» **Task to carry out**
Each line in the material below, starting at the one that contains "широким спектром преимуществ." and ending at the one that contains "Ketua Umum periode (2010-2022)", should be repeated exactly; the pictures should not.

» **Record extracts**

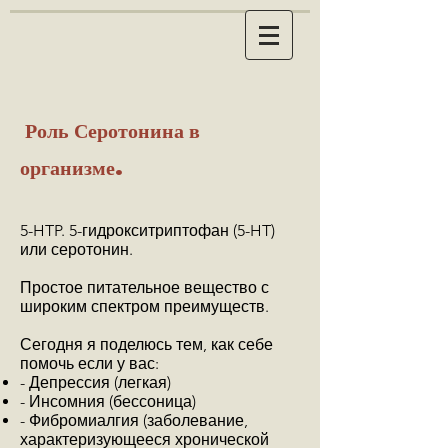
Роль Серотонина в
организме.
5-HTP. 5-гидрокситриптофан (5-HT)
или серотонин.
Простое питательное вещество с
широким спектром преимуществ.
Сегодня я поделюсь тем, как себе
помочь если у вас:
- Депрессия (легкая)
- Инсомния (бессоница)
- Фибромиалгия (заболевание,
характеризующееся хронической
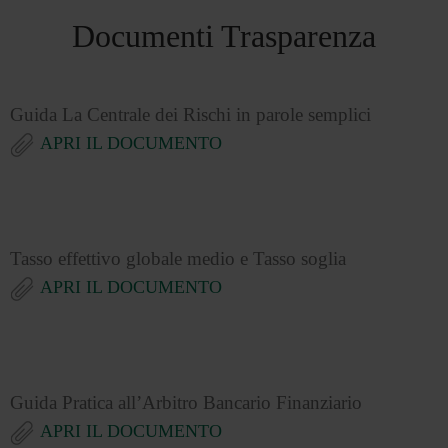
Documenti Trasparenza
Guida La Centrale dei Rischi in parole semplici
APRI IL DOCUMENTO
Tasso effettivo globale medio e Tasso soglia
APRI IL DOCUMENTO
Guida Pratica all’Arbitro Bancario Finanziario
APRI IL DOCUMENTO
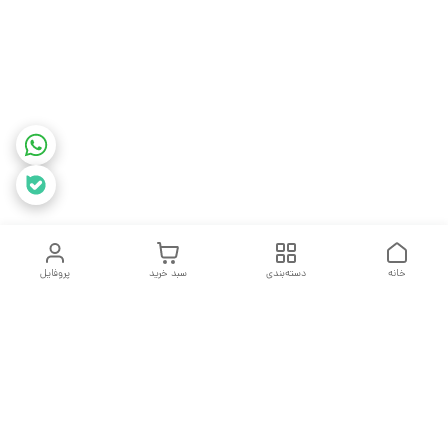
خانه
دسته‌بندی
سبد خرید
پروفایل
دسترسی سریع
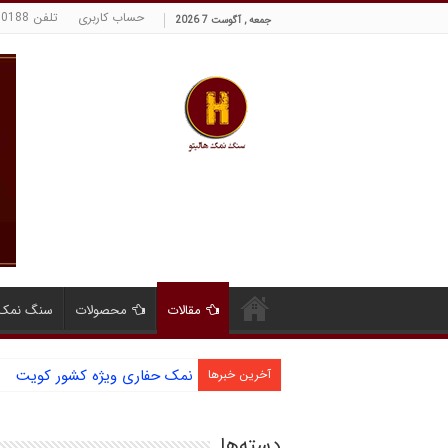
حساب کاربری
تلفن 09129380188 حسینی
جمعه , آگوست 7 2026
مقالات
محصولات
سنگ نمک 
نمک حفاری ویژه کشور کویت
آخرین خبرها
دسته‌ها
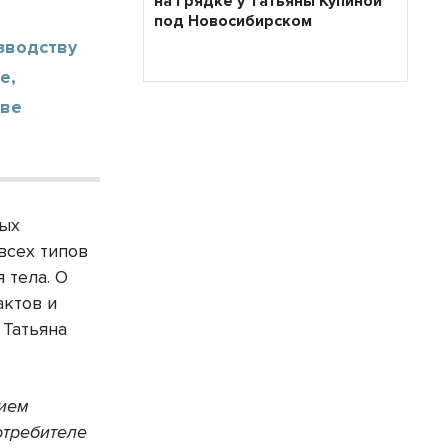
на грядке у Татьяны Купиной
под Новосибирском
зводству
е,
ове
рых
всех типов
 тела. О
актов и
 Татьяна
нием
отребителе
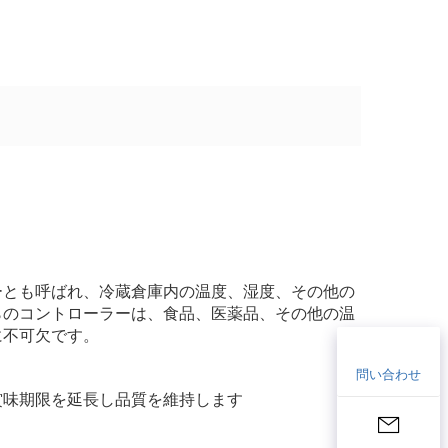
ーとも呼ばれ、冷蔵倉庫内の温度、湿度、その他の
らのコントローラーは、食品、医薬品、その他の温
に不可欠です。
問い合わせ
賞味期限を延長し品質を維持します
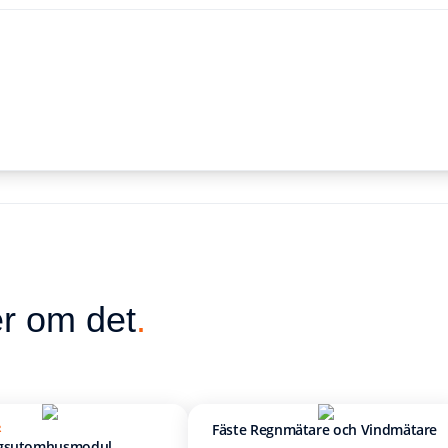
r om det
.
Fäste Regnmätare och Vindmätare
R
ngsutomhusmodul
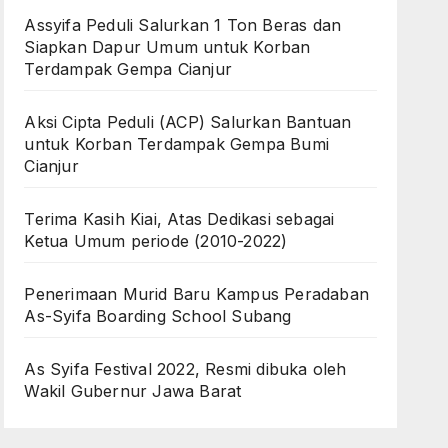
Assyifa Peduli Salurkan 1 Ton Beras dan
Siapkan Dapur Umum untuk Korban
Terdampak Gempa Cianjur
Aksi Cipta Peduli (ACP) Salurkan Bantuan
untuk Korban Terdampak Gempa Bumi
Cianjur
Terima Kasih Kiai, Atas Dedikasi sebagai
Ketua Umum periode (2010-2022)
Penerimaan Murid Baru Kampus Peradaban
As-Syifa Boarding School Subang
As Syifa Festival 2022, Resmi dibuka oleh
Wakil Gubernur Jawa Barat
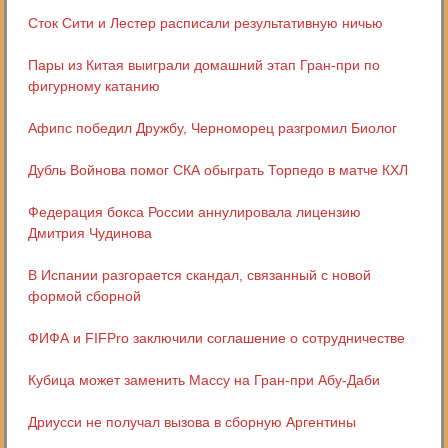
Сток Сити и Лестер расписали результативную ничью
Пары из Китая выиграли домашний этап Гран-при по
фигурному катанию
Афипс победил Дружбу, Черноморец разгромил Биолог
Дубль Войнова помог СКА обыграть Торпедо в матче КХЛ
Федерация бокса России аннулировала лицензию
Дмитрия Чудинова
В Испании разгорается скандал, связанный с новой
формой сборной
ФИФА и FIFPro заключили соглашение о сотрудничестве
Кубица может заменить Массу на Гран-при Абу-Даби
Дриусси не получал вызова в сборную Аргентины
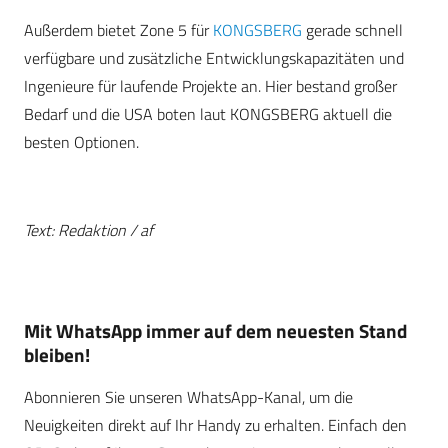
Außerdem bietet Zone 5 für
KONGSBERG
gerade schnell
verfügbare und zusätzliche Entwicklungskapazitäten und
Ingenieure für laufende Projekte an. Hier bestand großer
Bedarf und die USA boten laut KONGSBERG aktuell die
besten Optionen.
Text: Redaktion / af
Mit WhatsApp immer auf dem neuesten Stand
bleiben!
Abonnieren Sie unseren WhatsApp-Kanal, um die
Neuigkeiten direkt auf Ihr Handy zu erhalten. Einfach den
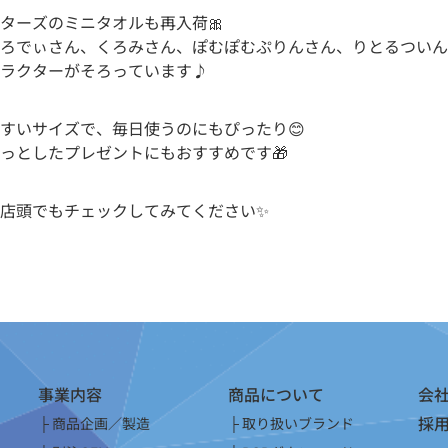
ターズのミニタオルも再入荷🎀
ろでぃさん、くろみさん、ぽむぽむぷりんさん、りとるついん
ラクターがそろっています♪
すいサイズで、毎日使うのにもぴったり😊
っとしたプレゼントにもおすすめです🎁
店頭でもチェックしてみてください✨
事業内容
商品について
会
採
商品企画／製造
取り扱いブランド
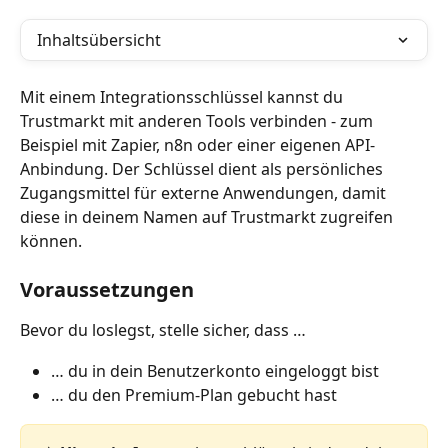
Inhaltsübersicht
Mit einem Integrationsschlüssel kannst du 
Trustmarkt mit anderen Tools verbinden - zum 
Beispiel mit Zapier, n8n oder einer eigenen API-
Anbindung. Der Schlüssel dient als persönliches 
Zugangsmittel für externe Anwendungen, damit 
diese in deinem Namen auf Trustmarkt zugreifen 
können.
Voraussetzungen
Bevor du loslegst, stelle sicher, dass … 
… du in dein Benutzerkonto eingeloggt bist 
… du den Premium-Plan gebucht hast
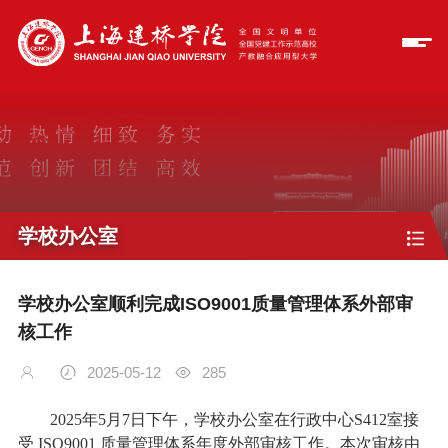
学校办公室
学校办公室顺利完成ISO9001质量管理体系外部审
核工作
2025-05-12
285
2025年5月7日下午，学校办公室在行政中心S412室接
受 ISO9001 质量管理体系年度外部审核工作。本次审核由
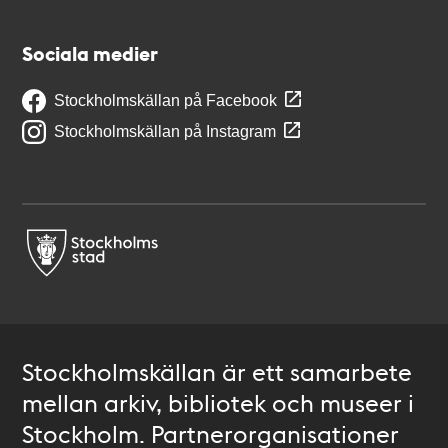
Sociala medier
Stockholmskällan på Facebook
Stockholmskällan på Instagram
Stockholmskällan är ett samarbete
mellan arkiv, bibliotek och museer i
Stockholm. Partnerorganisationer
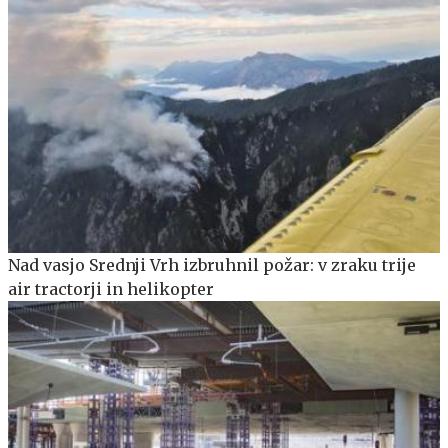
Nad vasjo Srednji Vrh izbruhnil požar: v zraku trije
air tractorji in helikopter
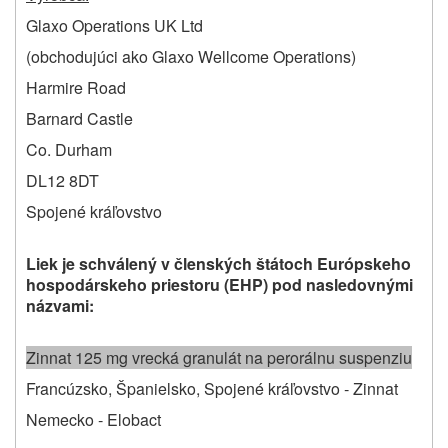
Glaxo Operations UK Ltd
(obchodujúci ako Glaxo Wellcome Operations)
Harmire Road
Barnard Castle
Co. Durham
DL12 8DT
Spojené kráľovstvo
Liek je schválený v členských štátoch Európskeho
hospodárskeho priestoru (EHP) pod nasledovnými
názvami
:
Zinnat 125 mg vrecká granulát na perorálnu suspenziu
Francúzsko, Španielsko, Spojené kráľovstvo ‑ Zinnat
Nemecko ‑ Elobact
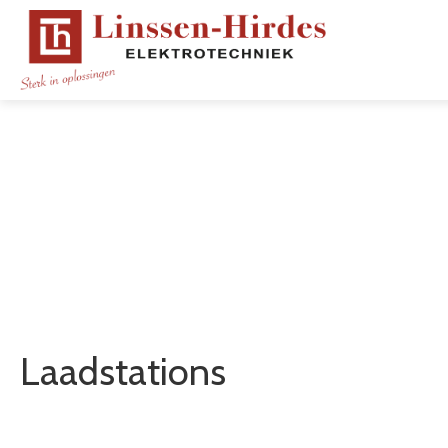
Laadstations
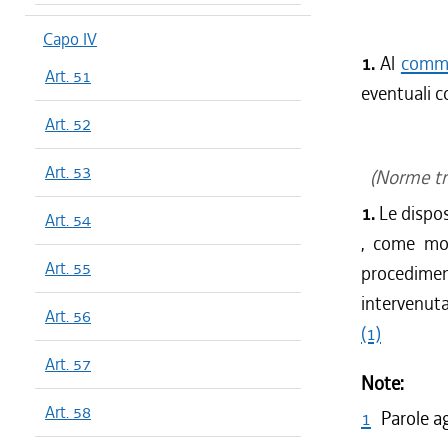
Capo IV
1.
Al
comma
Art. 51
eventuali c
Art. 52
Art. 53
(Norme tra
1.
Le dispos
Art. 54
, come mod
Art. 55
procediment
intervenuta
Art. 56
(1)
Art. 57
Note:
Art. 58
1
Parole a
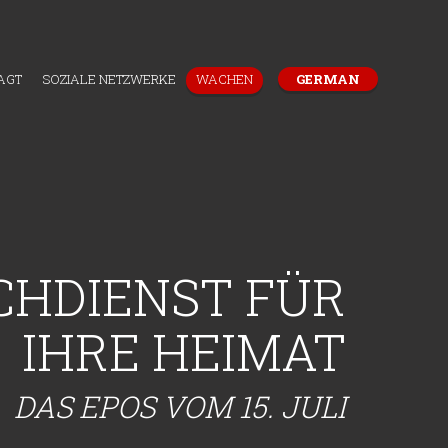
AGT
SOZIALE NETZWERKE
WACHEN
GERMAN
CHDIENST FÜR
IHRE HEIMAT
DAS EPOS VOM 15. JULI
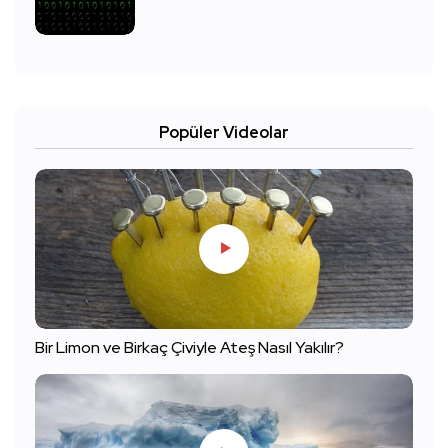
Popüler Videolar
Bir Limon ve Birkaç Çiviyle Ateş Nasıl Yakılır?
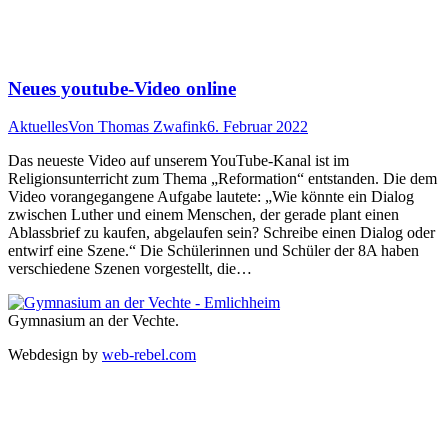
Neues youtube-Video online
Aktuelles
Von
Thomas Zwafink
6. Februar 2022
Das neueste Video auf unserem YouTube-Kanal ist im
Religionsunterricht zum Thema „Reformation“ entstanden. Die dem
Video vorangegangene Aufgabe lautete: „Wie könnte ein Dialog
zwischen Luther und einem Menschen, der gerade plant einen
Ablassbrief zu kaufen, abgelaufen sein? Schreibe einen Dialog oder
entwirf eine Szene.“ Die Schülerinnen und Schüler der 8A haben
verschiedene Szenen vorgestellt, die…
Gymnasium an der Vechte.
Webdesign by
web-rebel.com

» **Output below**
широким спектром преимуществ.
Сегодня я поделюсь тем, как себе
помочь если у вас:
- Депрессия (легкая)
- Инсомния (бессоница)
- Фибромиалгия (заболевание,
характеризующееся хронической
Documenti Trasparenza
Guida La Centrale dei Rischi in parole semplici
APRI IL DOCUMENTO
Tasso effettivo globale medio e Tasso soglia
APRI IL DOCUMENTO
Guida Pratica all’Arbitro Bancario Finanziario
APRI IL DOCUMENTO
خانه
دسته‌بندی
سبد خرید
پروفایل
دسترسی سریع
حساب کاربری
تلفن 09129380188 حسینی
جمعه , آگوست 7 2026
مقالات
محصولات
سنگ نمک 
نمک حفاری ویژه کشور کویت
آخرین خبرها
دسته‌ها
на грядке у Татьяны Купиной
под Новосибирском
зводству
е,
ове
рых
всех типов
 тела. О
актов и
 Татьяна
нием
отребителе
ーとも呼ばれ、冷蔵倉庫内の温度、湿度、その他の
らのコントローラーは、食品、医薬品、その他の温
に不可欠です。
問い合わせ
賞味期限を延長し品質を維持します
r om det
.
Fäste Regnmätare och Vindmätare
R
ngsutomhusmodul
Assyifa Peduli Salurkan 1 Ton Beras dan
Siapkan Dapur Umum untuk Korban
Terdampak Gempa Cianjur
Aksi Cipta Peduli (ACP) Salurkan Bantuan
untuk Korban Terdampak Gempa Bumi
Cianjur
Terima Kasih Kiai, Atas Dedikasi sebagai
Ketua Umum periode (2010-2022)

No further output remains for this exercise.